*** Supplied data ***

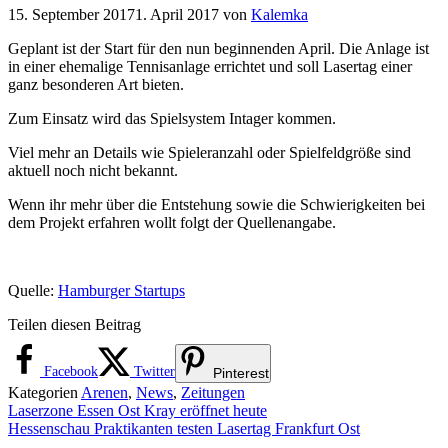
15. September 2017
1. April 2017
von
Kalemka
Geplant ist der Start für den nun beginnenden April. Die Anlage ist
in einer ehemalige Tennisanlage errichtet und soll Lasertag einer
ganz besonderen Art bieten.
Zum Einsatz wird das Spielsystem Intager kommen.
Viel mehr an Details wie Spieleranzahl oder Spielfeldgröße sind
aktuell noch nicht bekannt.
Wenn ihr mehr über die Entstehung sowie die Schwierigkeiten bei
dem Projekt erfahren wollt folgt der Quellenangabe.
Quelle:
Hamburger Startups
Teilen diesen Beitrag
Facebook
Twitter
Pinterest
Kategorien
Arenen
,
News
,
Zeitungen
Laserzone Essen Ost Kray eröffnet heute
Hessenschau Praktikanten testen Lasertag Frankfurt Ost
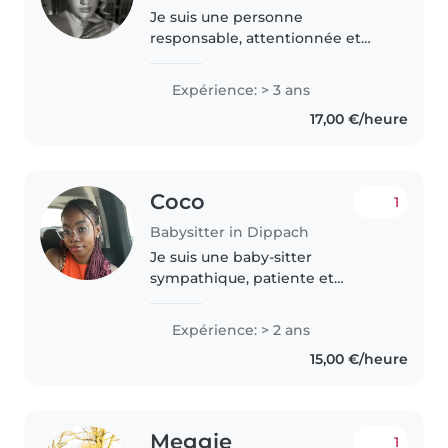
Je suis une personne
responsable, attentionnée et
fiable, avec un bon contact avec
les enfants. J'aime organiser des
Expérience: > 3 ans
activités amusantes et
17,00 €/heure
éducatives, tout en veillant à leur
sécurité..
Coco
1
Babysitter in Dippach
Je suis une baby-sitter
sympathique, patiente et
responsable avec 2 ans
d'expérience dans la garde de
Expérience: > 2 ans
tout-petits, d'enfants d'âge
15,00 €/heure
préscolaire et d'élèves du
primaire. Je parle couramment..
Meggie
1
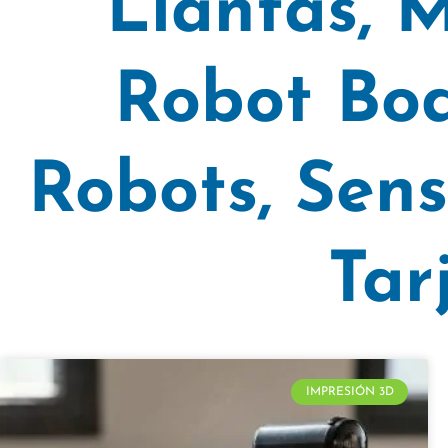
Llantas
,
M
Robot Bod
Robots
,
Sens
Tar
IMPRESIÓN 3D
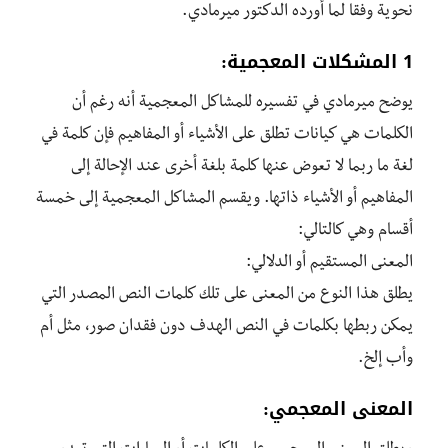
نحوية وفقا لما أورده الدكتور ميرمادي.
1 المشكلات المعجمية:
يوضح ميرمادي في تفسيره للمشاكل المعجمية أنه رغم أن
الكلمات هي كيانات تطلق على الأشياء أو المفاهيم فإن كلمة في
لغة ما ربما لا تعوض عنها كلمة بلغة أخرى عند الإحالة إلى
المفاهيم أو الأشياء ذاتها. ويقسم المشاكل المعجمية إلى خمسة
أقسام وهي كالتالي:
المعنى المستقيم أو الدلالي:
يطلق هذا النوع من المعنى على تلك كلمات النص المصدر التي
يمكن ربطها بكلمات في النص الهدف دون فقدان صور، مثل أم
وأب إلخ.
المعنى المعجمي:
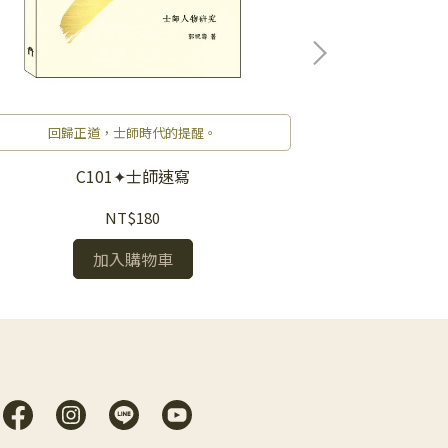
回歸正道，士師時代的提醒。
剛強
C101✦士師速寫
C1
NT$180
加入購物車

*** End of Supplied data ***

* What the exercise asks: All that belongs in the answer is the run of lines above from the line containing "نحوية وفقا لما أورده الدكتور ميرمادي." through the line containing "يطلق هذا النوع", exactly as written.

* Result for this task:
نحوية وفقا لما أورده الدكتور ميرمادي.
1 المشكلات المعجمية:
يوضح ميرمادي في تفسيره للمشاكل المعجمية أنه رغم أن
الكلمات هي كيانات تطلق على الأشياء أو المفاهيم فإن كلمة في
لغة ما ربما لا تعوض عنها كلمة بلغة أخرى عند الإحالة إلى
المفاهيم أو الأشياء ذاتها. ويقسم المشاكل المعجمية إلى خمسة
أقسام وهي كالتالي:
المعنى المستقيم أو الدلالي:
يطلق هذا النوع من المعنى على تلك كلمات النص المصدر التي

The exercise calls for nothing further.